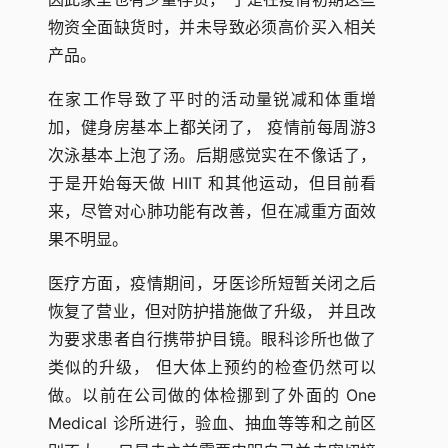
物资全面缺货时，并未导致必须高价买入相关
产品。
在家工作导致了平时的活动量锐减和体重增
加，健身房基本上都关闭了， 疫情前每周游3
次泳基本上泡了汤。后期感觉实在不像话了，
于是开始每天做 HIIT 和其他运动，但目前看
来，尽管对心肺功能有改善，但在减重方面效
果不明显。
医疗方面，疫情期间，牙医诊所短暂关闭之后
恢复了营业，但对防护措施做了升级， 并且改
为要求患者自行携带护目镜。眼科诊所也做了
类似的升级， 但大体上预约的检查仍然可以
做。以前在公司做的体检挪到了外面的 One
Medical 诊所进行，验血、抽血等等和之前区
══════════
▶ AIM OF THE TASK:
Starting at the line that contains "在家工作导致了平时的活动量锐减和体重增", copy each line through the last line of the listing, and copy nothing else.

▶ ANSWER TO THE PROBLEM:
在家工作导致了平时的活动量锐减和体重增
加，健身房基本上都关闭了， 疫情前每周游3
次泳基本上泡了汤。后期感觉实在不像话了，
于是开始每天做 HIIT 和其他运动，但目前看
来，尽管对心肺功能有改善，但在减重方面效
果不明显。
医疗方面，疫情期间，牙医诊所短暂关闭之后
恢复了营业，但对防护措施做了升级， 并且改
为要求患者自行携带护目镜。眼科诊所也做了
类似的升级， 但大体上预约的检查仍然可以
做。以前在公司做的体检挪到了外面的 One
Medical 诊所进行，验血、抽血等等和之前区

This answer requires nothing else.